Il serait bien regrettable de cantonner la filmographie de Justin Kurzel à Assassin’s Creed (2016), oubliable et foireux long métrage tourné par le cinéaste en contrée hollywoodienne. Outre ce râté, le réalisateur australien tisse surtout un corpus de films captivant depuis ses débuts, qui explore crument les tréfonds de l’âme humaine. Après avoir travaillé ensemble sur les réussis Les Crimes de Snowtown (2011), Le Gang Kelly (2019) et Nitram (2020), Justin Kurzel retrouve le scénariste Shaun Grant dans The Narrow Road, adaptation sérielle du roman La Route étroite vers le Nord lointain (2013) de Richard Flanagan.
The Narrow Road se déploie sur cinq épisodes qui oscillent entre trois temporalités, dressant le portrait complexe de Dorrigo Evans, interprété jeune par Jacob Elordi, et plus vieux par Ciarán Hinds. L’intrigue démarre en l’an 1989, en Australie. Dorrigo, chirurgien réputé et héros de guerre, se remémore son passé alors qu’il prépare un discours pour la sortie d’un livre sur la Seconde Guerre mondiale. Médecin de guerre fait prisonnier par les Japonais en 1943, il a travaillé avec ses camarades à la construction de la voie de chemin de fer reliant la Thaïlande à la Birmanie, dans l’enfer de la jungle et des mauvais traitements infligés par leurs geôliers. Durant cette période très sombre, Dorrigo s’est accroché au souvenir de son histoire d’amour passionnée et interdite avec Amy Mulvaney (Odessa Young), la jeune épouse de son oncle Keith (Simon Baker).
Aux antipodes des films et séries de guerre hautement spectaculaires, où pilonnages et actes de bravoure de tout instant sont légion, The Narrow Road choisit la voie du non sensationnel et de l’intime pour relater les répercussions et traumatismes profonds laissés par la guerre sur celles.eux qui l’ont traversé. Exit les séquences de combat ultra-chorégraphiées et la mise en avant empreinte de manichéisme d’un pays au profit de l’autre, la série de Kurzel et Grant s’intéresse plutôt au quotidien et aux stigmates éternels des prisonniers éreintés par la fatigue, la faim et la maladie dans un camp japonais. The Narrow Road livre plus largement une réflexion profonde sur la lente érosion interne qui gangrène les prisonniers de guerre.

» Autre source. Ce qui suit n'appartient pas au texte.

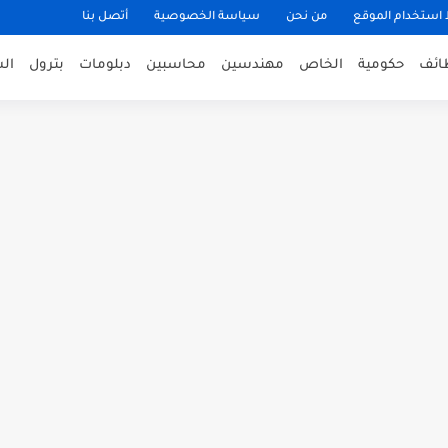
ستخدام الموقع
من نحن
سياسة الخصوصية
أتصل بنا
ظائف
حكومية
الخاص
مهندسين
محاسبين
دبلومات
بترول
ال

Si la mise en scène évite tout surplus sensationnaliste et misérabiliste, la série possède ceci dit son lot de séquences violentes et intenables de tortures, d’opérations médicales faites avec les moyens du bord et d’exécutions des prisonniers, boostées par une caméra quasi documentaire au plus près des protagonistes. Face à l’horreur de la guerre et les différentes périodes du récit, The Narrow Road sonde la douleur et les cicatrices mentales indélébiles de Dorrigo, pour qui aimer (à sa façon) a été son unique salut dans les moments les plus sombres de sa vie. Profondément rude et émouvante, The Narrow Road bouleverse autant qu’elle questionne en ces temps des plus incertains.
The Narrow Road de Justin Kurzel & Shaun Grant. Avec Jacob Elordi, Ciarán Hinds, Odessa Young… Australie, États-Unis. 5 épisodes x 45 minutes. Disponible le 9 Octobre 2025 sur Canal+.